Fourth Award for Outstanding Teaching Projects to Be Presented in 2016
‘ 258/2016 from Jul 18, 2016
Teaching projects that take up the subject of digitization and ideally use digital media and technology to convey knowledge can apply for the 2016 Teaching Award of Freie Universität. The award is endowed with 10,000 euros in grant money and is open to all status groups at Freie Universität Berlin - not only instructors, but also students, who can enter self-organized projects. The Teaching Award of Freie Universität is given in recognition of seminars, exercises, or lectures that are dedicated to the potential and challenges involved in digitization and make a contribution to the further development and evolution of the concept of research-oriented teaching at Freie Universität. The awards ceremony is scheduled for the 2017 summer semester. The goal of this annual award is to anchor top research even more firmly within the university’s teaching activities. Submissions will be accepted until October 17, 2016.

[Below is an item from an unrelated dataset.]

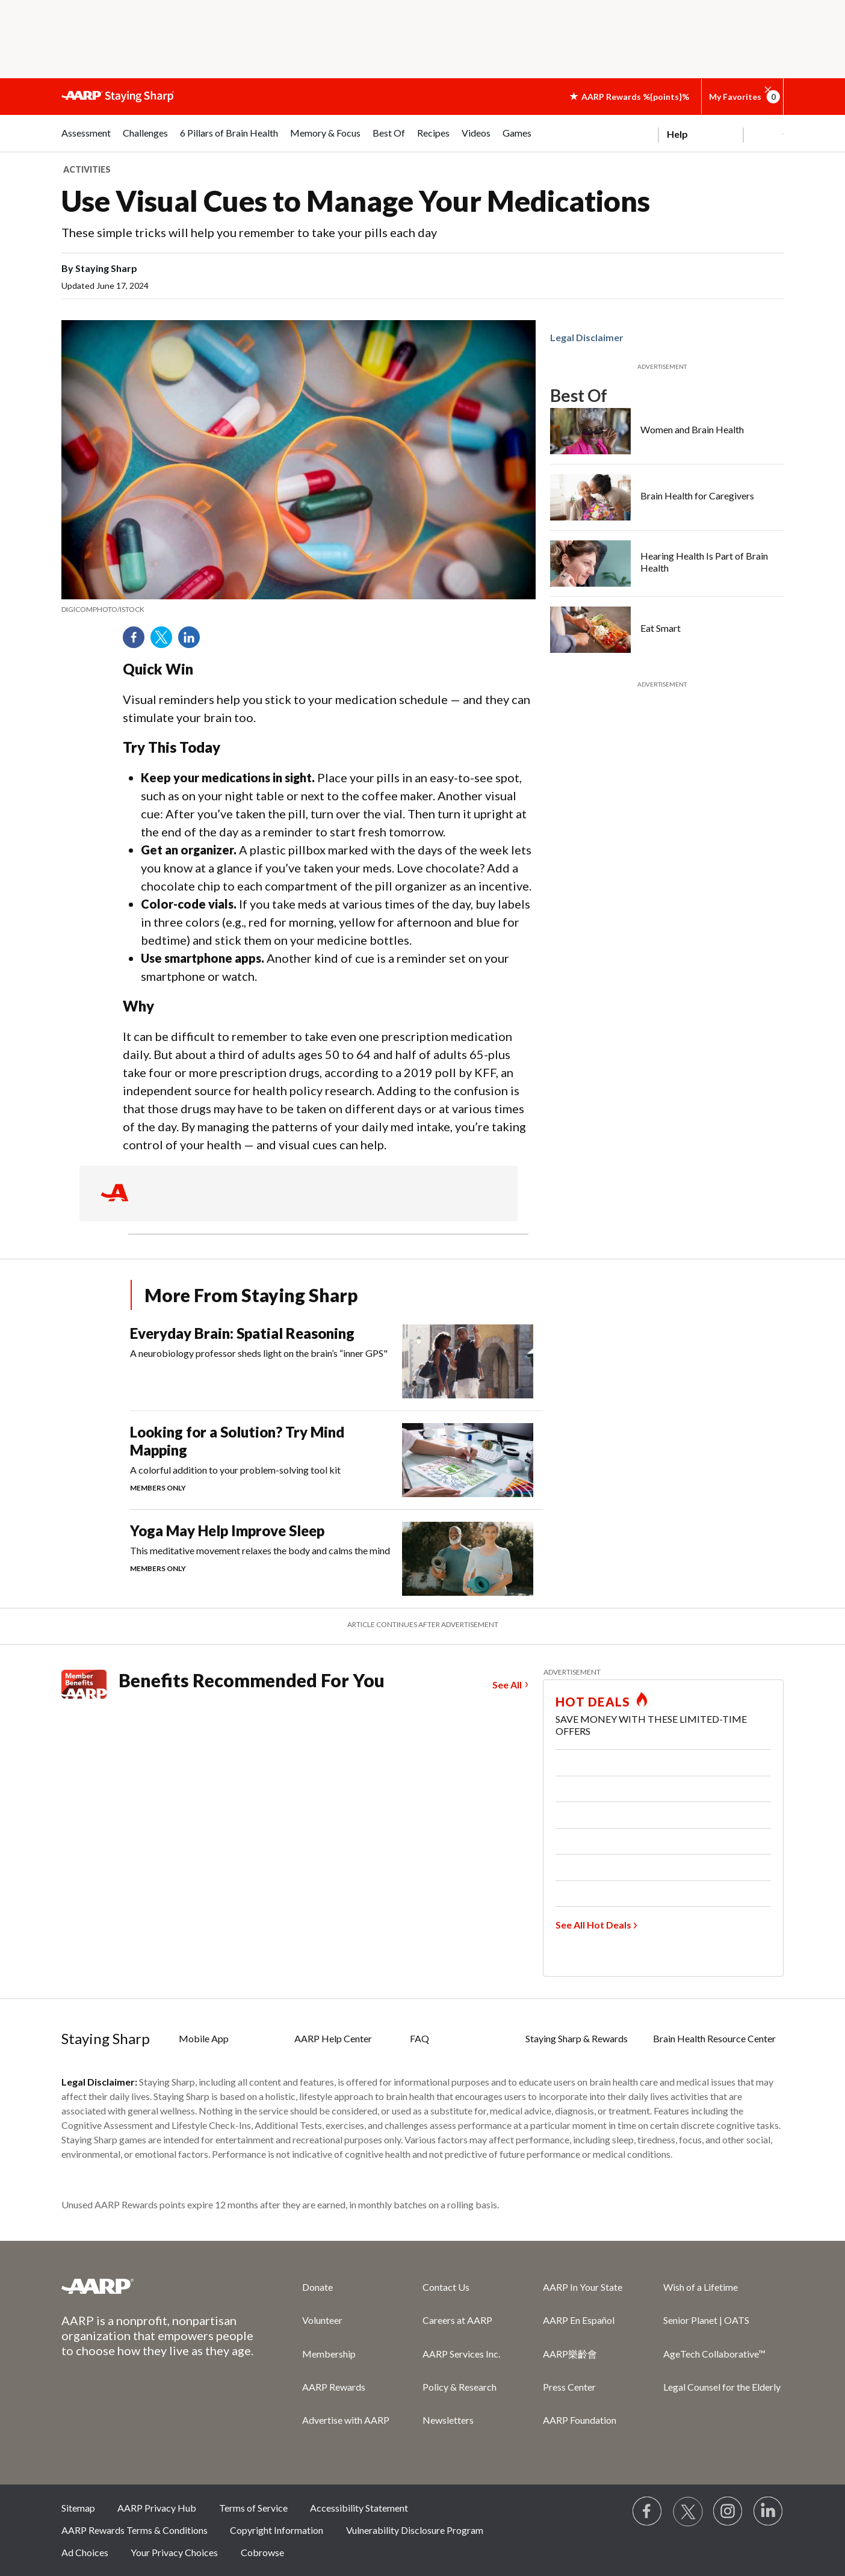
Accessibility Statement (359, 2507)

Digitization plays a role within all disciplines represented at Freie Universität Berlin, from the natural sciences to the humanities, where computer-assisted processes have become widespread in projects in the fields of digital and computational humanities and beyond. The challenges of digitization also include social and legal aspects, such as copyright law and handling of ’big data.’ As a result, the university welcomes submissions of projects from all disciplines - from the natural and life sciences to the humanities and social sciences - that can use the grant money to support their realization. Digital processes of communicating and acquiring knowledge, meaning digital teaching itself, may also be the subject matter of a course.
The Teaching Award is presented as part of the institutional strategy of Freie Universität within the Excellence Initiative of the German federal and state governments. It supports the implementation of the university’s concept of research-oriented teaching.

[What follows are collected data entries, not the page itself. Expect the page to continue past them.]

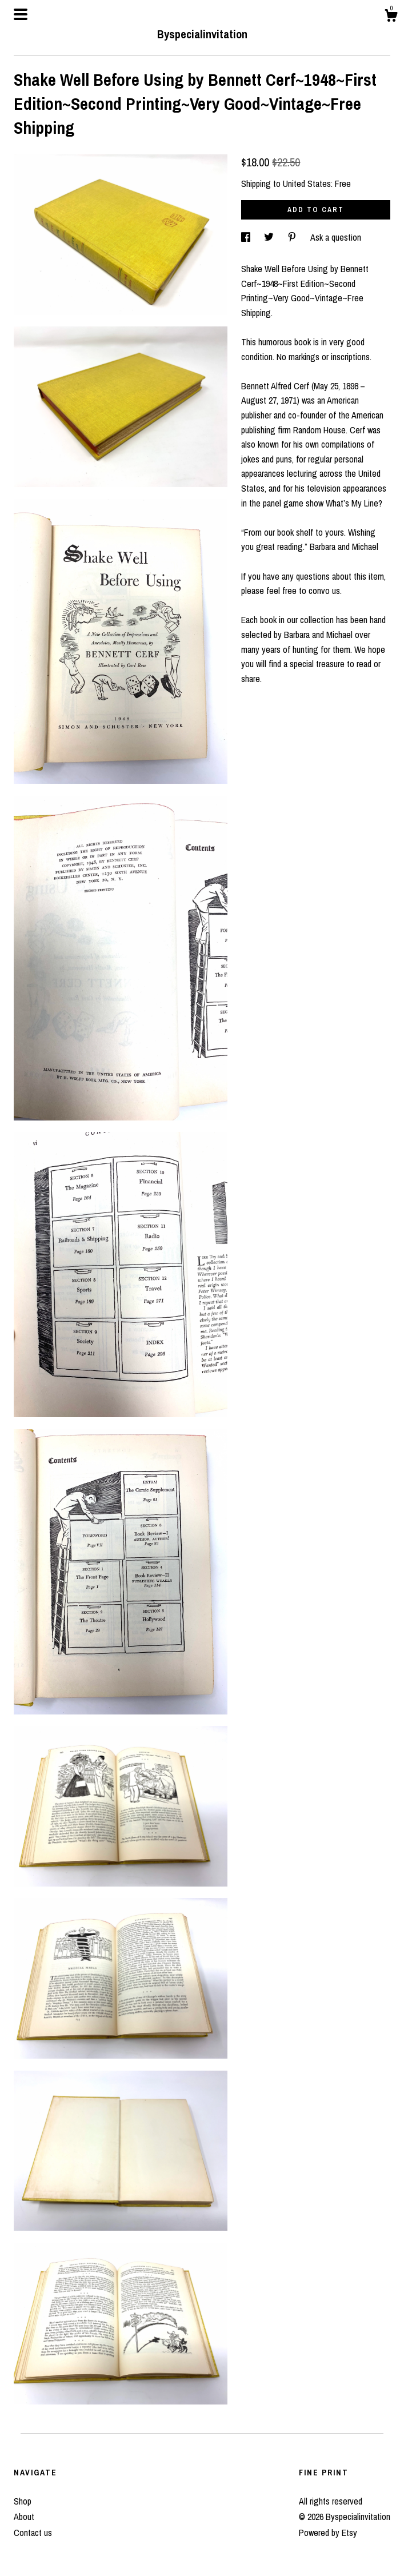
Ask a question (335, 237)
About (24, 2516)
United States (307, 183)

In 2013 the first Teaching Award went to a German-Israeli exchange project for history students training to become teachers. It was awarded for a project headed by Martin Lücke, a professor of history education at Freie Universität. The following year a course for company founders, "Trans Pro Idee," designed by Rainer Haag, a professor of chemistry at Freie Universität, and Leonhard Urner, a graduate student in Haag’s group, won the Teaching Award. The most recent award went to support the course "Computational Metaphysics" that was set up by Dr. Christoph Benzmüller to give students majoring in philosophy, mathematics, and computer science an introduction to the current state of research in logic and the use of modern, computer-based proof-assistant systems.